Wednesday, December 31, 2008

"Pumpkins" -- oil on canvas -- 40x60" -- Margie Guyot

This was almost as hard to photograph as it was to paint! This image got cropped a bit. I use a little point and shoot digital to get my jollies with. I work from life, not from a photo. I only photograph things when they're finished.

These are the coolest pumpkins! All were grown locally, mostly at Bolt's Farm, on Atwood Road. We had them as decorations at Tapawingo this fall and my boss let me take them home. I knew I wanted to use them in a still life. I'll try planting the seeds next spring. I hope the deer leave them alone.

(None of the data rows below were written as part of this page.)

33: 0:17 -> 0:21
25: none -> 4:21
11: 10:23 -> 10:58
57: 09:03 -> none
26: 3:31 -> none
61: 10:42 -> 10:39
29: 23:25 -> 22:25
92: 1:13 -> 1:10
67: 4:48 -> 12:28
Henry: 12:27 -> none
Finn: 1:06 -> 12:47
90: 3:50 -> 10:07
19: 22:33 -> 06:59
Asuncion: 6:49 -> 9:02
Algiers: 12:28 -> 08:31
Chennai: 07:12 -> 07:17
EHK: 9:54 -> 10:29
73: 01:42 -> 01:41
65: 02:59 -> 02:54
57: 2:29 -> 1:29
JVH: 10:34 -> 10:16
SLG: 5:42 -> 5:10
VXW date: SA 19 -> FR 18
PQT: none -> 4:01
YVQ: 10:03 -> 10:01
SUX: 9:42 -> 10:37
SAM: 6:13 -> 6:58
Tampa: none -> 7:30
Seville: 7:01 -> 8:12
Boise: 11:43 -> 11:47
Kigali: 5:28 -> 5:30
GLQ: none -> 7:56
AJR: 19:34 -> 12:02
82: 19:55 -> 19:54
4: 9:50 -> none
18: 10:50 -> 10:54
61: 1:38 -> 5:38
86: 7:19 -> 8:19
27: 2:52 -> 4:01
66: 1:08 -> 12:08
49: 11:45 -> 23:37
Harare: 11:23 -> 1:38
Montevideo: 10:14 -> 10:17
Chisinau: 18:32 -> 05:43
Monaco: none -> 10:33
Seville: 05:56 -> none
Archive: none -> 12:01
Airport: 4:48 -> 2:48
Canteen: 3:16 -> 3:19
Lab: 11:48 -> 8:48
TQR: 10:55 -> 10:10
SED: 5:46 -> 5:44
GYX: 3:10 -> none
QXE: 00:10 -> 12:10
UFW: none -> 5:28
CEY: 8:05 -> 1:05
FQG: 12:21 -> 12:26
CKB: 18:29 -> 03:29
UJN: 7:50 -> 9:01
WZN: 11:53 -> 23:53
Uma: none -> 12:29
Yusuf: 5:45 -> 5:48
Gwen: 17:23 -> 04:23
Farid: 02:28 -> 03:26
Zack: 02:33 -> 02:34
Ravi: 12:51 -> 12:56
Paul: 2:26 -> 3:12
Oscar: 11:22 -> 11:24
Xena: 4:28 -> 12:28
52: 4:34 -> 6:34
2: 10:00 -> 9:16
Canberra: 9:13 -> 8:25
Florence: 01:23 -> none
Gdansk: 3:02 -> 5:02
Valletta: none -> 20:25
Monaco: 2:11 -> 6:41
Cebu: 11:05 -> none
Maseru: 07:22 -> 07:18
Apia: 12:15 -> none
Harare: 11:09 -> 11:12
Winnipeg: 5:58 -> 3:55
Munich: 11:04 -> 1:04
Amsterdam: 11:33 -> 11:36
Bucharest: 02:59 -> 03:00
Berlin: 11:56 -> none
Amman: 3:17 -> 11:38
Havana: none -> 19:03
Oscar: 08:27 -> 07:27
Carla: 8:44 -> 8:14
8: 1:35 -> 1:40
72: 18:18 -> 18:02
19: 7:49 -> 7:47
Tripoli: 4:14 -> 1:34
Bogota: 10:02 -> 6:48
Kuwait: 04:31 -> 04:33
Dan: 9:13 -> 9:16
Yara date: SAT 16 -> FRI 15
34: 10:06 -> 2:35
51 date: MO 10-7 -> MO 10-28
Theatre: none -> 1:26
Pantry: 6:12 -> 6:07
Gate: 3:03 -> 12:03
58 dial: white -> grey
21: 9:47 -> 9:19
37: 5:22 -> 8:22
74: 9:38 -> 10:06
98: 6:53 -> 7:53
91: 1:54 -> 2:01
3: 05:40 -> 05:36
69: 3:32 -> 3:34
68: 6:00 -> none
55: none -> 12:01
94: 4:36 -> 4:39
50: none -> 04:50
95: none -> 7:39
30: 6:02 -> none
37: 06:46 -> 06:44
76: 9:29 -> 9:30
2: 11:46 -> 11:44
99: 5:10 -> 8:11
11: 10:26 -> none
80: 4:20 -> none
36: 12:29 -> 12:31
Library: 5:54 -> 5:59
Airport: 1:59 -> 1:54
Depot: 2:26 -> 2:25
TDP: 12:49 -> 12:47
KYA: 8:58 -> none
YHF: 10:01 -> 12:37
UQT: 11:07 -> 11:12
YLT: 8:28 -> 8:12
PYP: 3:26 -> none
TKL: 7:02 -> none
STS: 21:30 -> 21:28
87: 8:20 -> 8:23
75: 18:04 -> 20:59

Everything in the painting was scavanged or haggled for. The table was from a resale shop. Finally -- a big table to put still lifes on! In the past I balanced a piece of drywall on cardboard boxes. The orange and beige tapestry I haggled for down in Peru some years ago. The deer antler came from a garage sale, as did the squirrel nutcracker. The ornate gold frame was from a resale shop and I found the wild turkey feathers out in the woods. Those prickly-looking doodads in the upper right corner are seedheads from cardoon flowers. The Mexican bat mask I haggled for down in Mexico when I was there last time, on a mushroom-hunting trip up in the volcano region, outside Mexico City. Ah, I love junk!

The one piece that inspired this whole painting was the orange plastic Jack-o-lantern Jell-O mold I got at the neighbor's potluck and give-away party! As soon as I saw it, I got goosebumps! When something gives me goosebumps, it's a sign I need to follow through with it.

Even the canvas itself was from a garage sale.